“Well, you can’t go there!” said Miss Sharpe, sharply, looking daggers at Pet. “You are to sit in my division—which is the lowest!”
“Yes, I see it is,” said Pet; “but you needn’t get so cross about it. I should think, when my papa pays for me, I could sit wherever I like. I’m sure this hot old room, without even a carpet on the floor, ain’t much of a place to sit in, anyway.”
Another universal laugh, louder than the first, followed this; and the sixty pairs of eyes flashed with wicked delight—for Miss Sharpe was the detestation of the school.
“Silence!” called the head monitor, sternly.
Miss Sharpe clutched Pet’s shoulder with no gentle hand, and jerked her into a seat with an angry scowl.
“You must keep silence, Miss Lawless,” she began, with asperity. “Young ladies are not allowed to talk in the class-room. You will have to sit wherever you are placed, and make no complaints. Such rude behavior is not allowed here. Hold your tongue, now, and read this.”
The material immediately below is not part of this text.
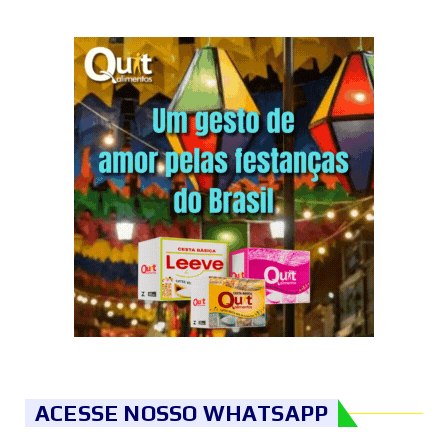
ACESSE NOSSO WHATSAPP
Hereupon she took from her table the “First Book of Lessons,” and put it into Pet’s hand, with another scowl, darker, if possible, than the first.
Pet took it, and holding it upside down for a while, seemed to be intently studying, thinking all the while that life in a school-room was not only as pleasant, but considerably pleasanter, than she had anticipated.
But for Pet Lawless to keep silent any length of time was simply a moral impossibility; so, finding the cross teacher’s lynx eyes turned for a moment the other way, she bent over toward her next neighbor, a little red-eyed, red-haired girl, about her own age, and whispered, in strict confidence, pointing to Miss Sharpe:
“Ain’t she a horrid cross old thing?”